- _TASK REQUIREMENTS_
Copy exactly, and copy only, the lines from the one bearing "and construction focused" through the final line of the records.

- _DATA FOR THIS TASK_
----

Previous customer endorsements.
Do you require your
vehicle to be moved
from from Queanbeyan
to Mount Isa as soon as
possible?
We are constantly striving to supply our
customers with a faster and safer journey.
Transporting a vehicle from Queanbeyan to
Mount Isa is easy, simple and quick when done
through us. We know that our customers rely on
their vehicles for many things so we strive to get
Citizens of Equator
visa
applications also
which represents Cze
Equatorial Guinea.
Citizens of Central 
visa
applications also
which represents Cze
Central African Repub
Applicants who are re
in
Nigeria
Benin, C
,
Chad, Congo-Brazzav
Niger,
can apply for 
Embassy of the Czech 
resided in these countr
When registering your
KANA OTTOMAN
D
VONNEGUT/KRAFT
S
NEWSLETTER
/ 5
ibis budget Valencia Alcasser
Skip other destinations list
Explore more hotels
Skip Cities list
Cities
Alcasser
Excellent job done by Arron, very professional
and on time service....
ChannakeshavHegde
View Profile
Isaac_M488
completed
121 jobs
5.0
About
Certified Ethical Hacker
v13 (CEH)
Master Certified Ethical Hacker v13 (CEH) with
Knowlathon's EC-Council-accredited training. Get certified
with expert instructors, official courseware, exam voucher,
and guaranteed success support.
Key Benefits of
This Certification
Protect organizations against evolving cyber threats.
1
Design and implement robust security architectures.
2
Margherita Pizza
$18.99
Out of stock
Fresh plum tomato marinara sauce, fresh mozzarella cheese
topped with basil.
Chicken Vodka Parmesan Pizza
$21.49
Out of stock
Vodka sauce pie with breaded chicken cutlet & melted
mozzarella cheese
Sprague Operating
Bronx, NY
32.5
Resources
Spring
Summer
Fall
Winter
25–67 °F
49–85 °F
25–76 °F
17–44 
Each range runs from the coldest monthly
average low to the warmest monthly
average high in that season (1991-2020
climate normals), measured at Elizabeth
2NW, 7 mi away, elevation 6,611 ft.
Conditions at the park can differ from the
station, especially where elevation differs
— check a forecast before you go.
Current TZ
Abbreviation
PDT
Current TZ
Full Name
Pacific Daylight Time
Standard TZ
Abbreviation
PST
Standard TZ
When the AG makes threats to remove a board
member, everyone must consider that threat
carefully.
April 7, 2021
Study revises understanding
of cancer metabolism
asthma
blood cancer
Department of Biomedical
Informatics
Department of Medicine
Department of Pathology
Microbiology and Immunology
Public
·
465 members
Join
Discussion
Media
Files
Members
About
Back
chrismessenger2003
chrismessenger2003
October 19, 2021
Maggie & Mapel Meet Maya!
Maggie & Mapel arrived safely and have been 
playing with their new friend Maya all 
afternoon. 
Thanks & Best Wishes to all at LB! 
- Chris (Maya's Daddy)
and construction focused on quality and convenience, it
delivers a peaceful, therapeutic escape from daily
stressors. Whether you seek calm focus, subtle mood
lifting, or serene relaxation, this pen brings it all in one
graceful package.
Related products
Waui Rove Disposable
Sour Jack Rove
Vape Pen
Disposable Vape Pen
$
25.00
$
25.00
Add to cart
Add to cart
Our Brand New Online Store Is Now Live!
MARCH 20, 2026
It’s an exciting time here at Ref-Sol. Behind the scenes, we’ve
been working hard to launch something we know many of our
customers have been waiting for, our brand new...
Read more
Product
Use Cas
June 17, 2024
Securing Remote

----

- _SOLUTION TO THIS TASK_
and construction focused on quality and convenience, it
delivers a peaceful, therapeutic escape from daily
stressors. Whether you seek calm focus, subtle mood
lifting, or serene relaxation, this pen brings it all in one
graceful package.
Related products
Waui Rove Disposable
Sour Jack Rove
Vape Pen
Disposable Vape Pen
$
25.00
$
25.00
Add to cart
Add to cart
Our Brand New Online Store Is Now Live!
MARCH 20, 2026
It’s an exciting time here at Ref-Sol. Behind the scenes, we’ve
been working hard to launch something we know many of our
customers have been waiting for, our brand new...
Read more
Product
Use Cas
June 17, 2024
Securing Remote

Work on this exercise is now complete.